CAT4109/CAV4109 LED drivers

tl;dr: This is a constant-current driver for 3 strands of LEDS, up to 175 mA per LED, 200 mA total, with the LEDs powered by up to 25 V, with each strand having individual control lines. Available in a SOIC-16 package.

I’m always looking for LED drivers and other such circuitry. This part (one is automotive-grade, the other isn’t, but the automotive-grade is oddly cheaper) looked interesting and so I wired up the application note.

Pic

It’s a surface-mount part, but thankfully “just” an SOIC.

It seems at least vaguely OK with not burning itself up if you haven’t wired up all of the pins.

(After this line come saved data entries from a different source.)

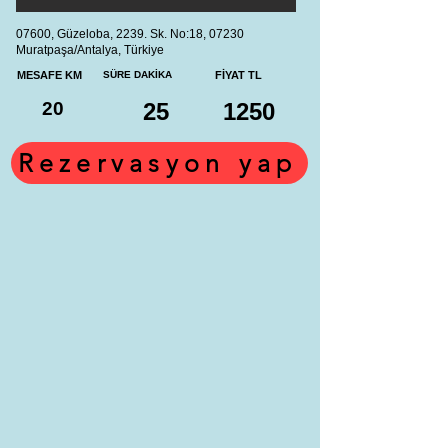
07600, Güzeloba, 2239. Sk. No:18, 07230
Muratpaşa/Antalya, Türkiye
MESAFE KM
SÜRE DAKİKA
FİYAT TL
20
25
1250
Rezervasyon yap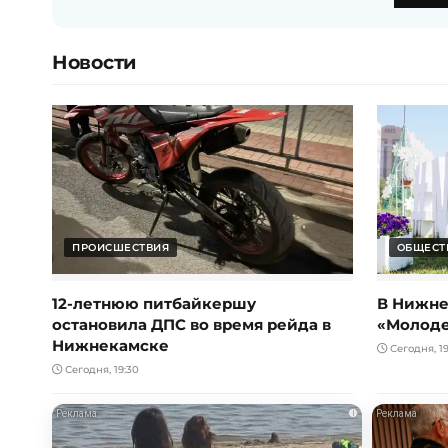
Новости
ПРОИСШЕСТВИЯ
ОБЩЕСТ
12-летнюю питбайкершу
В Нижне
остановила ДПС во время рейда в
«Молод
Нижнекамске
Сегодня, 19
Сегодня, 19:30
i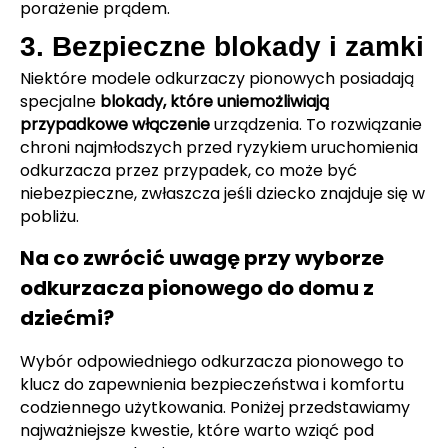
porażenie prądem.
3. Bezpieczne blokady i zamki
Niektóre modele odkurzaczy pionowych posiadają
specjalne
blokady, które uniemożliwiają
przypadkowe włączenie
urządzenia. To rozwiązanie
chroni najmłodszych przed ryzykiem uruchomienia
odkurzacza przez przypadek, co może być
niebezpieczne, zwłaszcza jeśli dziecko znajduje się w
pobliżu.
Na co zwrócić uwagę przy wyborze
odkurzacza pionowego do domu z
dziećmi?
Wybór odpowiedniego odkurzacza pionowego to
klucz do zapewnienia bezpieczeństwa i komfortu
codziennego użytkowania. Poniżej przedstawiamy
najważniejsze kwestie, które warto wziąć pod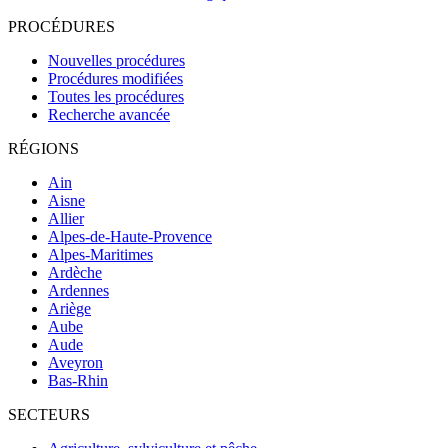
PROCÉDURES
Nouvelles procédures
Procédures modifiées
Toutes les procédures
Recherche avancée
RÉGIONS
Ain
Aisne
Allier
Alpes-de-Haute-Provence
Alpes-Maritimes
Ardèche
Ardennes
Ariège
Aube
Aude
Aveyron
Bas-Rhin
SECTEURS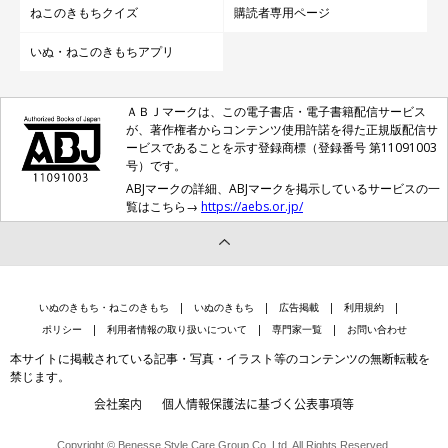
ねこのきもちクイズ
購読者専用ページ
いぬ・ねこのきもちアプリ
ＡＢＪマークは、この電子書店・電子書籍配信サービス
が、著作権者からコンテンツ使用許諾を得た正規版配信サ
ービスであることを示す登録商標（登録番号 第11091003
号）です。
ABJマークの詳細、ABJマークを掲示しているサービスの一
覧はこちら→
https://aebs.or.jp/
いぬのきもち・ねこのきもち
いぬのきもち
広告掲載
利用規約
ポリシー
利用者情報の取り扱いについて
専門家一覧
お問い合わせ
本サイトに掲載されている記事・写真・イラスト等のコンテンツの無断転載を
禁じます。
会社案内
個人情報保護法に基づく公表事項等
Copyright © Benesse Style Care Group Co.,Ltd. All Rights Reserved.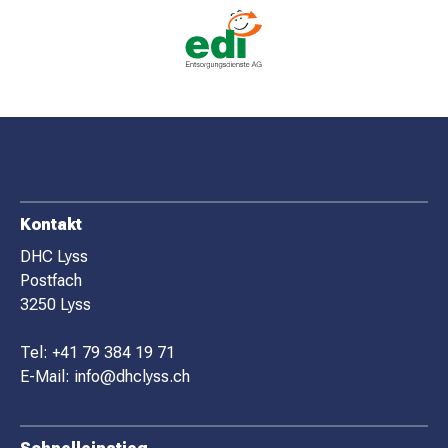
F
Kontakt
O
DHC Lyss
Postfach
O
3250 Lyss
T
E
Tel:
+41 79 384 19 71
R
E-Mail:
info@dhclyss.ch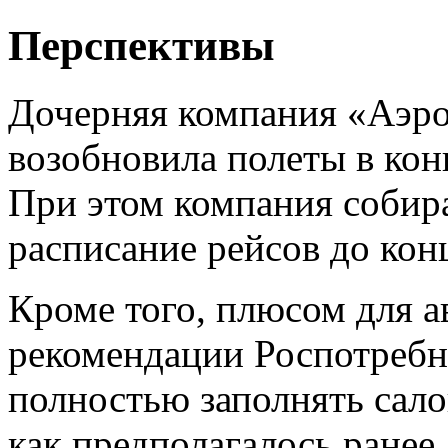
Перспективы
Дочерняя компания «Аэро
возобновила полеты в кон
При этом компания собира
расписание рейсов до кон
Кроме того, плюсом для а
рекомендации Роспотребн
полностью заполнять сало
как предполагалось ранее.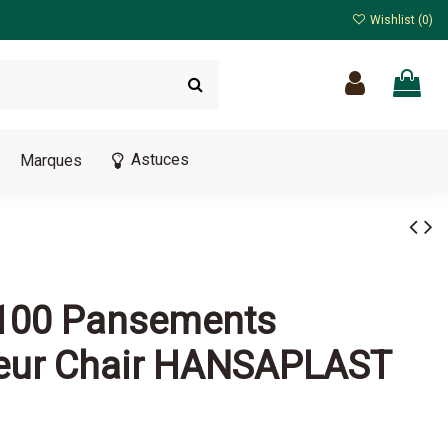
Wishlist (
0
)
Astuces
Marques
e 100 Pansements
eur Chair HANSAPLAST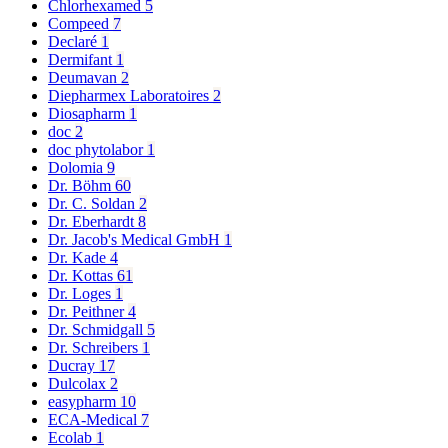
Chlorhexamed
5
Compeed
7
Declaré
1
Dermifant
1
Deumavan
2
Diepharmex Laboratoires
2
Diosapharm
1
doc
2
doc phytolabor
1
Dolomia
9
Dr. Böhm
60
Dr. C. Soldan
2
Dr. Eberhardt
8
Dr. Jacob's Medical GmbH
1
Dr. Kade
4
Dr. Kottas
61
Dr. Loges
1
Dr. Peithner
4
Dr. Schmidgall
5
Dr. Schreibers
1
Ducray
17
Dulcolax
2
easypharm
10
ECA-Medical
7
Ecolab
1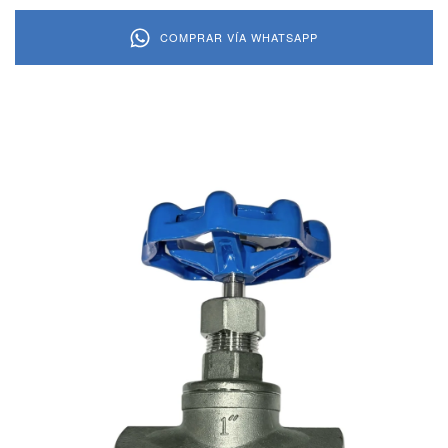
COMPRAR VÍA WHATSAPP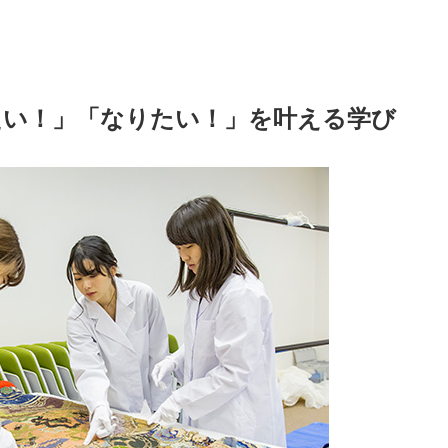
たい！」「なりたい！」を叶える学び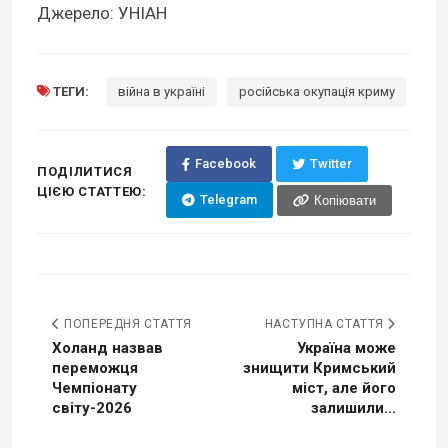
Джерело: УНІАН
ТЕГИ:
війна в україні
російська окупація криму
Facebook
Twitter
ПОДІЛИТИСЯ
ЦІЄЮ СТАТТЕЮ:
Telegram
Копіювати
ПОПЕРЕДНЯ СТАТТЯ
НАСТУПНА СТАТТЯ
Холанд назвав
Україна може
переможця
знищити Кримський
Чемпіонату
міст, але його
світу-2026
залишили...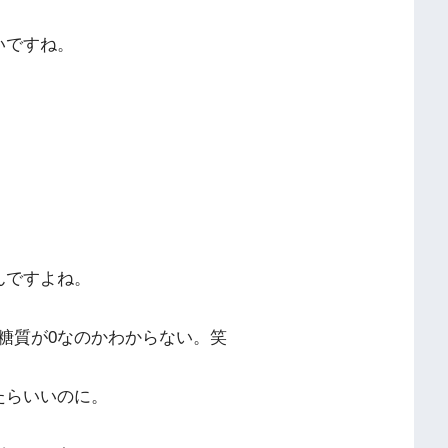
いですね。
んですよね。
糖質が0なのかわからない。笑
たらいいのに。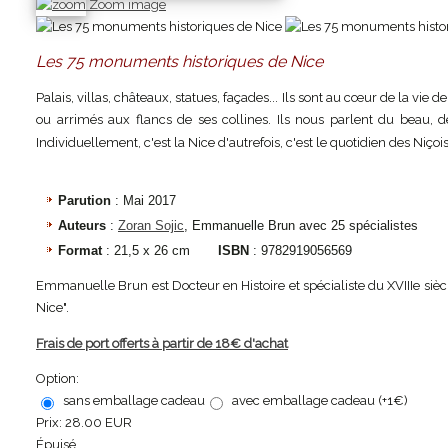
Zoom image
Les 75 monuments historiques de Nice
Palais, villas, châteaux, statues, façades... Ils sont au cœur de la vie
ou arrimés aux flancs de ses collines. Ils nous parlent du beau, de 
Individuellement, c'est la Nice d'autrefois, c'est le quotidien des Niçoi
Parution
: Mai 2017
Auteurs
:
Zoran Sojic
, Emmanuelle Brun avec 25 spécialistes
Format
: 21,5 x 26 cm
ISBN
: 9782919056569
Emmanuelle Brun est Docteur en Histoire et spécialiste du XVIIIe siècle
Nice".
Frais de port offerts à partir de 18€ d'achat
Option:
sans emballage cadeau
avec emballage cadeau (+1€)
Prix:
28.00 EUR
Épuisé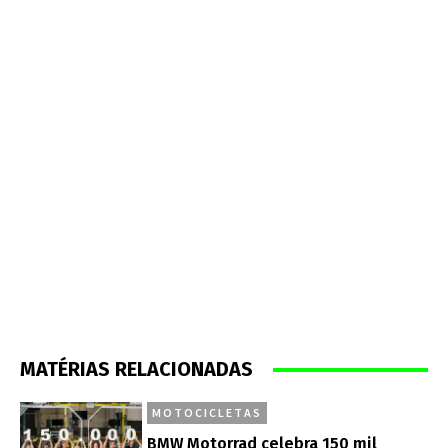
MATÉRIAS RELACIONADAS
MOTOCICLETAS
BMW Motorrad celebra 150 mil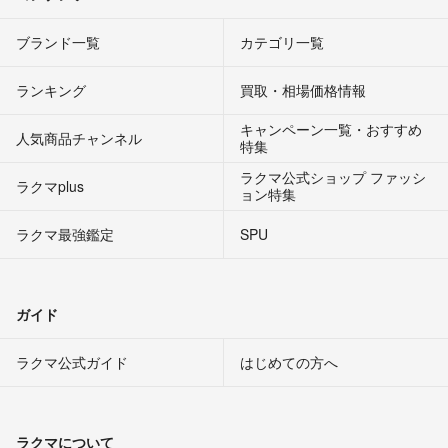
ブランド一覧
カテゴリ一覧
ランキング
買取・相場価格情報
キャンペーン一覧・おすすめ
人気商品チャンネル
特集
ラクマ公式ショップ ファッシ
ラクマplus
ョン特集
ラクマ最強鑑定
SPU
ガイド
ラクマ公式ガイド
はじめての方へ
ラクマについて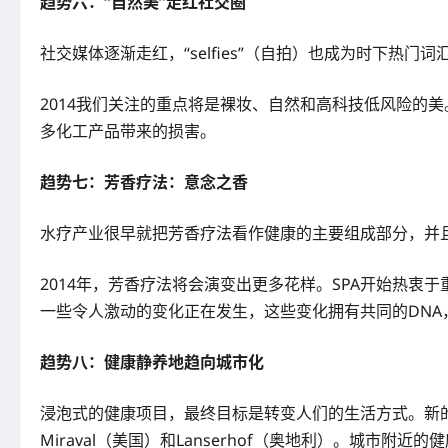
趋势六：“自然美”走红社交圈
社交媒体逐渐走红，“selfies”（自拍）也成为时下
2014我们关注的重点将是裸妆、自然和高科技低风险的
多化工产品带来的损害。
趋势七：芳香疗法：意念之香
水疗产业很早就把芳香疗法看作健康的主要组成部分，并
2014年，芳香疗法将会演变出更多花样。SPA开始热
一些令人激动的变化正在发生，这些变化拥有共同的DNA，
趋势八：健康静养地趋向城市化
浸泡式的健康项目，最终目标是转变人们的生活方式。新的
Miraval（美国）和Lanserhof（奥地利）。城市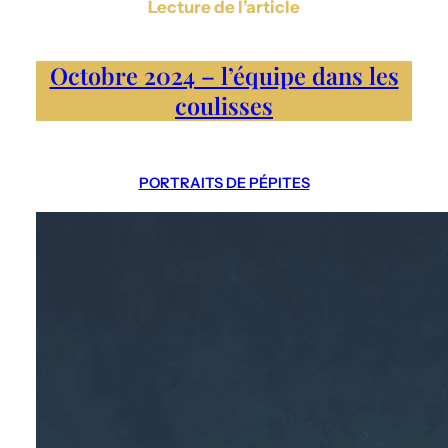
Lecture de l’article
Octobre 2024 – l’équipe dans les
coulisses
PORTRAITS DE PÉPITES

There’s an overall output enable (which you can use to cause the device to go into shutdown mode or to control the overall brightness of all three channels) plus individual PWM inputs. The PWM inputs can be connected to a switch or a microcontroller GPIO pin.

The outputs can be a string of LEDs instead of just one.

Compared to a Darlington driver like a ULN2003, the parts count is roughly the same. Either way, you need a resistor per LED. On the other hand, the ULN2003 requires you to calculate the correct resistor value for the voltage drop, whereas this will just let you set the mA power level. Presumably, you can use a resistor network of tiny resistors instead of a row of larger resistors.

The minimum pulse time is measured in microseconds, so it should be able to do fairly fast PWM. Easily in the tens of kHz range, suitable for a microcontroller’s hardware PWM pins.